Torticolis climatique : comment des éruptions volcaniques ont-elles entrainé l’évolution d’énormes dinosaures au long cou pendant le Jurassique ?
Avec leur long cou, leur corps bombé et leur longue queue, il fallait être aveugle pour ne pas remarquer un sauropode. Ce sont les plus grandes créatures qui aient jamais marché sur la terre ferme, certaines atteignant une hauteur de 12 mètres, mais la façon dont elles ont réussi à atteindre cette taille incroyable, surpassant tous les autres herbivores, a toujours fait l’objet d’un grand débat parmi les paléontologues. Une nouvelle étude suggère que la période d’expansion de l’aire de répartition et de croissance des sauropodes correspond à une extinction majeure déclenchée par les éruptions volcaniques du Jurassique inférieur.
Image d’entête : parade de Brachiosaure (famille des sauropodes), du Volkheimeria au Breviparopus, avec un Tyrannasorus rex adulte (en haut, à gauche) et un humain pour la comparaison. (Nima Sassani)

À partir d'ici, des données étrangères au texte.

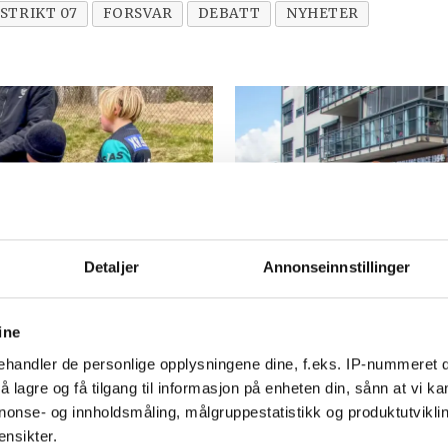
STRIKT 07
FORSVAR
DEBATT
NYHETER
Detaljer
Annonseinnstillinger
PLUS
ine
Høllen FK-
Det er ikke 
handler de personlige opplysningene dine, f.eks. IP-nummeret di
e plassen i
får oppmerks
 lagre og få tilgang til informasjon på enheten din, sånn at vi ka
nonse- og innholdsmåling, målgruppestatistikk og produktutvikl
ganske søt d
ensikter.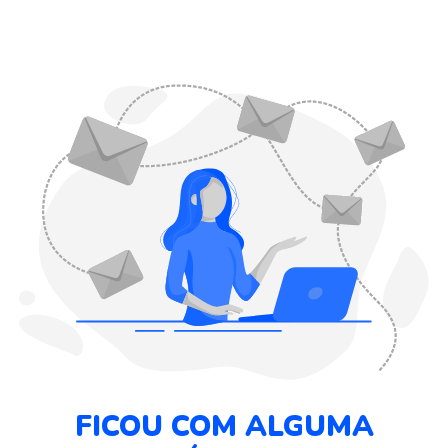
FICOU COM ALGUMA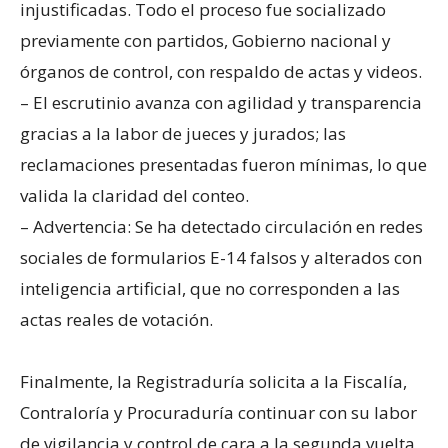
injustificadas. Todo el proceso fue socializado
previamente con partidos, Gobierno nacional y
órganos de control, con respaldo de actas y videos.
– El escrutinio avanza con agilidad y transparencia
gracias a la labor de jueces y jurados; las
reclamaciones presentadas fueron mínimas, lo que
valida la claridad del conteo.
– Advertencia: Se ha detectado circulación en redes
sociales de formularios E-14 falsos y alterados con
inteligencia artificial, que no corresponden a las
actas reales de votación.
Finalmente, la Registraduría solicita a la Fiscalía,
Contraloría y Procuraduría continuar con su labor
de vigilancia y control de cara a la segunda vuelta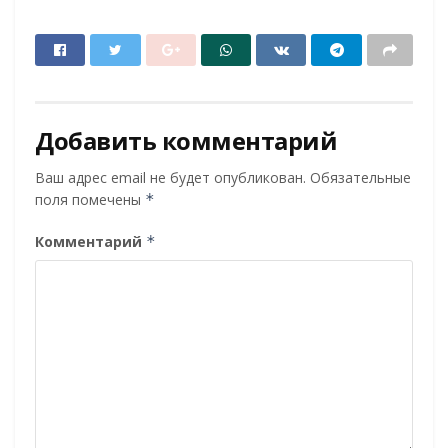
Добавить комментарий
Ваш адрес email не будет опубликован.
Обязательные
поля помечены
*
Комментарий
*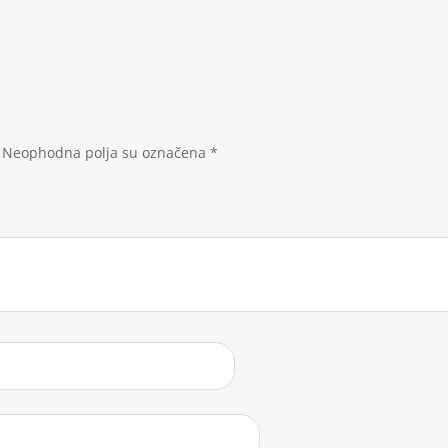
Neophodna polja su označena
*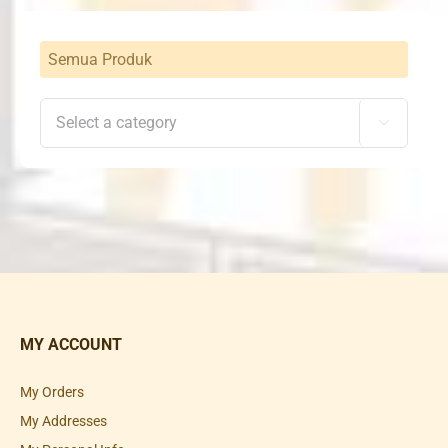
Semua Produk

MY ACCOUNT
My Orders
My Addresses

La Terre n’est pas étrangère aux cataclysmes planétaires qui anéantissent d’innombrables espèces. Au cours des derniers demi-milliards d’années, il y a eu 5 extinctions majeures, connues sous le nom d’extinctions massives, au cours desquelles bien plus de la moitié des créatures vivantes ont disparu en un clin d’œil géologique. Entre ces extinctions majeures, il y a eu des épisodes d’extinction mineurs, tels que l’événement anoxique océanique du Toarcien, au cours duquel une série d’éruptions volcaniques riches en dioxyde de carbone a plongé le monde dans un réchauffement climatique il y a environ 182 millions d’années.
Illustration représentant le Mnyamawamtuka dans son environnement, un sauropode découvert en 2019. (Mark Witton)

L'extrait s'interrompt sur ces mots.